I dati presentati a San Antonio hanno confermato i risultati di TAILORx che aveva mostrato come coloro che che avevano un punteggio inferiore a 25 – ed erano circa l’80% delle pazienti – potevano evitare in modo sicuro la chemioterapia con i suoi ben noti effetti collaterali, mentre per coloro con punteggi da 26 a 100 la chemioterapia poteva essere determinante. Ora, un’analisi dal database nazionale degli Stati Uniti (U.S. National Cancer Database) di oltre 4.700 donne di 40 anni o più giovani con la malattia che non aveva coinvolto i linfonodi, ha mostrato una distribuzione dei risultati del test coerenti con l’evidenza clinica esistente: fino all’80% delle pazienti presentava, infatti, un punteggio basso (0-25).
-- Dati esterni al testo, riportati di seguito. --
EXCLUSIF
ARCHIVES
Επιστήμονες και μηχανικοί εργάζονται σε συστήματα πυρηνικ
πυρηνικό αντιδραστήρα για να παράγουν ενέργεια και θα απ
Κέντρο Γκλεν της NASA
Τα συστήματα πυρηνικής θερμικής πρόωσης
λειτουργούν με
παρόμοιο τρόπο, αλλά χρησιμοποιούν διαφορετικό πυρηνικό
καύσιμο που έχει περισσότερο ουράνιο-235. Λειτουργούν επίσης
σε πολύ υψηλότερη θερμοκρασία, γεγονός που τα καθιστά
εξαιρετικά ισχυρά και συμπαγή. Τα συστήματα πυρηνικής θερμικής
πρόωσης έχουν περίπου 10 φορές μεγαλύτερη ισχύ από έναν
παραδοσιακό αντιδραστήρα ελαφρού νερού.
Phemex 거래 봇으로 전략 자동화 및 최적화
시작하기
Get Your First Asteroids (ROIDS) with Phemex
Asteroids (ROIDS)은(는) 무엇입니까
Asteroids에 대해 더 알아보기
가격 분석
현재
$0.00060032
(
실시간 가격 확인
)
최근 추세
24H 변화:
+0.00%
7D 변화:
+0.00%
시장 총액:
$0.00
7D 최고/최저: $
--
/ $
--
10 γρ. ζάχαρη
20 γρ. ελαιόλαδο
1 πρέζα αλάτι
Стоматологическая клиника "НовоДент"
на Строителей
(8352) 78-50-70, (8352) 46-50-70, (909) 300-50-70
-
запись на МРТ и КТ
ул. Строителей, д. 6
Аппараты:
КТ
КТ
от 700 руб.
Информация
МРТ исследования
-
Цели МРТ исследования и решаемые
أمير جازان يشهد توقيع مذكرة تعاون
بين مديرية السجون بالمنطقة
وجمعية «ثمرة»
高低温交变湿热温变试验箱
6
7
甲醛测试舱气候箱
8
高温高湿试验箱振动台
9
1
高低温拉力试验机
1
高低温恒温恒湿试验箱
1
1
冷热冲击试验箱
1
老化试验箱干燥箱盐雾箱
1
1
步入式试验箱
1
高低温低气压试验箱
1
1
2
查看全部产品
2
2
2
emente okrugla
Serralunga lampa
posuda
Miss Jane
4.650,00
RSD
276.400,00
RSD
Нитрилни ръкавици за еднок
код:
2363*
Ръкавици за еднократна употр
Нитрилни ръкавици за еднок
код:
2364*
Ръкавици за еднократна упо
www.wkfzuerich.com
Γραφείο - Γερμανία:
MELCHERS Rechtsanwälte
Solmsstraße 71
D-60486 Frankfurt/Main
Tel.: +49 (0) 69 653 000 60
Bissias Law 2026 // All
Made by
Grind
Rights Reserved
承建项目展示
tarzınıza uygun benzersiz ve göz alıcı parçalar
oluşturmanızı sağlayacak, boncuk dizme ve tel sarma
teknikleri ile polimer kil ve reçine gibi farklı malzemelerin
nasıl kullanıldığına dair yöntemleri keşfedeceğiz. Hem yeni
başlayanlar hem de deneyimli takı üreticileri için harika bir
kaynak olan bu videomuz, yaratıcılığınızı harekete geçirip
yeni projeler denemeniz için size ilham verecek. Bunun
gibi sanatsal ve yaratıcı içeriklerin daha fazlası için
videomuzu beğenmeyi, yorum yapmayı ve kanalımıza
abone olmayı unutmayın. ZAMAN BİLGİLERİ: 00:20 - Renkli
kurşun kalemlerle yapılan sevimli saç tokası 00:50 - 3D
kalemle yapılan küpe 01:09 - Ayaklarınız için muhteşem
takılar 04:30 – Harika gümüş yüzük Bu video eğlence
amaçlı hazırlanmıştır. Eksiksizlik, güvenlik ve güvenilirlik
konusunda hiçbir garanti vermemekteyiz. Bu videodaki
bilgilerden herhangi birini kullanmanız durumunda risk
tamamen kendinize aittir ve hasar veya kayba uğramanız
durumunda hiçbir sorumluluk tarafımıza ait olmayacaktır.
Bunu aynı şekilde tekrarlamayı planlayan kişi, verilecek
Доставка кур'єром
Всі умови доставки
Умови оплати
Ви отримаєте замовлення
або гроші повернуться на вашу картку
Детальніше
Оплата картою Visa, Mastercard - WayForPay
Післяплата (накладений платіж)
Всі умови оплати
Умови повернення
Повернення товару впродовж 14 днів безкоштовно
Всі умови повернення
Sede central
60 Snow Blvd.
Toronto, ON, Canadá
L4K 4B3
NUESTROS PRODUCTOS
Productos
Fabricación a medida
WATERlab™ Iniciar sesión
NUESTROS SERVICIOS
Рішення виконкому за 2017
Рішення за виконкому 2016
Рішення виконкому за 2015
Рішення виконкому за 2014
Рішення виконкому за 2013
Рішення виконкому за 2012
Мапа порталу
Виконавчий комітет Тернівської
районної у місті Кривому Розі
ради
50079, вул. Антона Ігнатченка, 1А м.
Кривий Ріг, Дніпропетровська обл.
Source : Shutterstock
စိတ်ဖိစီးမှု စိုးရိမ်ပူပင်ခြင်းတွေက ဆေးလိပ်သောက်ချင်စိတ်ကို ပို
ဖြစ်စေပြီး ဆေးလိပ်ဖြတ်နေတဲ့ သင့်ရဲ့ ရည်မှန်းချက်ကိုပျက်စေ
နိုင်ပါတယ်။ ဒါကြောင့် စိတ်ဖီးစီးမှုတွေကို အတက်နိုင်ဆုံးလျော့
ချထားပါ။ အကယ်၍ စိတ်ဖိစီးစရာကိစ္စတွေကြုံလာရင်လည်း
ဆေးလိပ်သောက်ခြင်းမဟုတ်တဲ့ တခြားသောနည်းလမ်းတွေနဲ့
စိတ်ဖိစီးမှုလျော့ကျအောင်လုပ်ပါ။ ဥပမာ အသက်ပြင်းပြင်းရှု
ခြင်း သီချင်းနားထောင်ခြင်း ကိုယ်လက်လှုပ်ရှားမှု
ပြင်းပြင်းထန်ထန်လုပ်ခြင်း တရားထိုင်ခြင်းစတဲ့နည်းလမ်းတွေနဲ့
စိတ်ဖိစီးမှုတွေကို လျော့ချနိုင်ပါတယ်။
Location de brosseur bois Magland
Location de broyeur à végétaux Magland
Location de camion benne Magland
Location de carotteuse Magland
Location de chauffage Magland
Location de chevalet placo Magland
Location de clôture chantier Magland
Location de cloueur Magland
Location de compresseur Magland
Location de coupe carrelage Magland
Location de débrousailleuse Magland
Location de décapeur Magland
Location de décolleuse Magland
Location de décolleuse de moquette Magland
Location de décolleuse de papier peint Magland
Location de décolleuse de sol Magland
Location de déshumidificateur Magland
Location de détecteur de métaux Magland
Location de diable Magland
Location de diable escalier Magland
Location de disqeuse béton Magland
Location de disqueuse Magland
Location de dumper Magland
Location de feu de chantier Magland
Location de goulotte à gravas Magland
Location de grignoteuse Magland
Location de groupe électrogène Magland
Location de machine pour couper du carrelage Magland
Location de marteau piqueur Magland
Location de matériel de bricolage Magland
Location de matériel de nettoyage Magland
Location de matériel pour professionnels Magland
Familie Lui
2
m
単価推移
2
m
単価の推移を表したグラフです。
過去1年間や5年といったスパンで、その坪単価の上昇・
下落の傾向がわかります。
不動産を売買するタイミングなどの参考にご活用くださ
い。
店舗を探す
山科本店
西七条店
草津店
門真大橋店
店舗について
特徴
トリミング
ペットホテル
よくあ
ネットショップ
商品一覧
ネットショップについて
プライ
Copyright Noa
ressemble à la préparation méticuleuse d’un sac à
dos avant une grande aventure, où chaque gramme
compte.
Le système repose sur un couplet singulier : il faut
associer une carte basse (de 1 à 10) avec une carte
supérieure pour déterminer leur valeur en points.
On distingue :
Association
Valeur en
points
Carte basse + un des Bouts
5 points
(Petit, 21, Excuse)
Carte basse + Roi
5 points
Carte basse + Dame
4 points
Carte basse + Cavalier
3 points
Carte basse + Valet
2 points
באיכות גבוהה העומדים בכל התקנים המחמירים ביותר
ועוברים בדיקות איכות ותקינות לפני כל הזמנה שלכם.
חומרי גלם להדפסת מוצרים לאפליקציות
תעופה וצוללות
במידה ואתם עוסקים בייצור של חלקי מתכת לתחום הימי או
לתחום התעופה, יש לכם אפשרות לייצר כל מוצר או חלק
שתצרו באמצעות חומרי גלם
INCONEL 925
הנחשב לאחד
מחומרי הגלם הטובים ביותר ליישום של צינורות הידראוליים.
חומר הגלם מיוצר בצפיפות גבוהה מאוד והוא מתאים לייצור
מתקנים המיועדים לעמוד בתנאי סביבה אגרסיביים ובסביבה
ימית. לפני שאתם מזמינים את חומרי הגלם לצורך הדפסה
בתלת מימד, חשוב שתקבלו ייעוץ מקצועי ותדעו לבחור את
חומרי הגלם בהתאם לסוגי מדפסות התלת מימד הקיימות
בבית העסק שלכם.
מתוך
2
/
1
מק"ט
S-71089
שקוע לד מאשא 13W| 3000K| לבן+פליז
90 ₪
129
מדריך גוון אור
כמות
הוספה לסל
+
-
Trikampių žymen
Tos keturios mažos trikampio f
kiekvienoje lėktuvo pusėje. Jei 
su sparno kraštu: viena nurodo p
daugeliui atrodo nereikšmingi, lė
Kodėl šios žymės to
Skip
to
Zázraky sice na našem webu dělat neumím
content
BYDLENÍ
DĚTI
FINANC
Un punteggio più alto risultava, invece, associato a una peggiore sopravvivenza globale a 5 anni. In secondo luogo, un’altra analisi dal programma Surveillance, Epidemiology e End Results (SEER) del National Cancer Institute (NCI) ha fornito conferme nella pratica clinica del valore del test Oncotype DX in pazienti di età pari o inferiore a 50 anni con la malattia che coinvolge i linfonodi (fino a tre linfonodi positivi). I risultati da più di 2.500 pazienti hanno indicato un’associazione significativa tra i risultati del punteggio del test e la mortalità dovuta specificamente al cancro al seno: le pazienti giovani con punteggio tra 0 e 25 e che non avevano fatto alcun uso di chemioterapia, registravano a cinque anni una mortalità inferiore del 2%.

I primi dati raccolti dopo 10 anni

Altri dati, recentemente pubblicati su NPJ Breast Cancer, riportano i risultati a 10 anni, incluso il rischio di recidiva a distanza, da un’ampia coorte di pazienti che ha utilizzato il test per prendere le decisioni sul trattamento da seguire. I ricercatori hanno analizzato le cartelle cliniche di oltre 1.300 donne con tumore al seno senza coinvolgimento dei linfonodi che hanno deciso se fare o meno la chemioterapia sulla base del punteggio del test. I risultati hanno mostrato che il ricorso alla chemioterapia è stato in linea con i risultati del test e che le pazienti con un punteggio compreso tra 0 e 25 – per la maggior parte trattata solamente con la terapia ormonale – hanno avuto esiti buoni a 10 anni, con bassi tassi di recidiva a distanza. Per coloro che avevano registrato un punteggio tra 11 e 25, invece, non ci sono state differenze statisticamente significative dopo 10 anni in termini di recidiva tra coloro che hanno fatto chemioterapia e coloro che hanno seguito solo la terapia ormonale.

I dati su test e radioterapia

Sempre a San Antonio sono stati presentati altri studi, tra cui uno che ha valutato l’impatto del test Oncotype Dx sulle raccomandazioni di radioterapia in oltre 200 pazienti dopo l’intervento conservativo al seno. Insieme alle caratteristiche cliniche del tumore, i risultati hanno permesso di identificare meglio le donne con un rischio stimato basso di recidiva locale a 10 anni dalla diagnosi, portando a una riduzione significative delle raccomandazioni alla radioterapia.